[EXERCISE MATERIALS Boundary: Start]

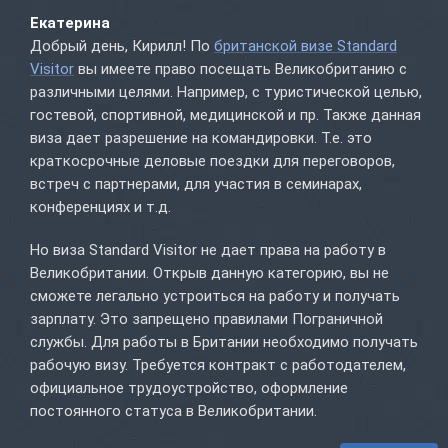
Екатерина
Добрый день, Кирилл! По
британской визе Standard
Visitor
вы имеете право посещать Великобританию с
различными целями. Например, с туристической целью,
гостевой, спортивной, медицинской и пр. Также данная
виза дает разрешение на командировки. Т.е. это
краткосрочные деловые поездки для переговоров,
встреч с партнерами, для участия в семинарах,
конференциях и т.д.
Но виза Standard Visitor не дает права на работу в
Великобритании. Открыв данную категорию, вы не
сможете легально устроиться на работу и получать
зарплату. Это запрещено правилами Пограничной
службы. Для работы в Британии необходимо получать
рабочую визу. Требуется контракт с работодателем,
официальное трудоустройство, оформление
постоянного статуса в Великобритании.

[EXERCISE MATERIALS Boundary: End]

> [WHAT IS EXPECTED]:
Every line from the one containing "различными целями. Например, с" to the end of the entries must be set down exactly, with none omitted and none added.

> [WRITTEN SOLUTION]:
различными целями. Например, с туристической целью,
гостевой, спортивной, медицинской и пр. Также данная
виза дает разрешение на командировки. Т.е. это
краткосрочные деловые поездки для переговоров,
встреч с партнерами, для участия в семинарах,
конференциях и т.д.
Но виза Standard Visitor не дает права на работу в
Великобритании. Открыв данную категорию, вы не
сможете легально устроиться на работу и получать
зарплату. Это запрещено правилами Пограничной
службы. Для работы в Британии необходимо получать
рабочую визу. Требуется контракт с работодателем,
официальное трудоустройство, оформление
постоянного статуса в Великобритании.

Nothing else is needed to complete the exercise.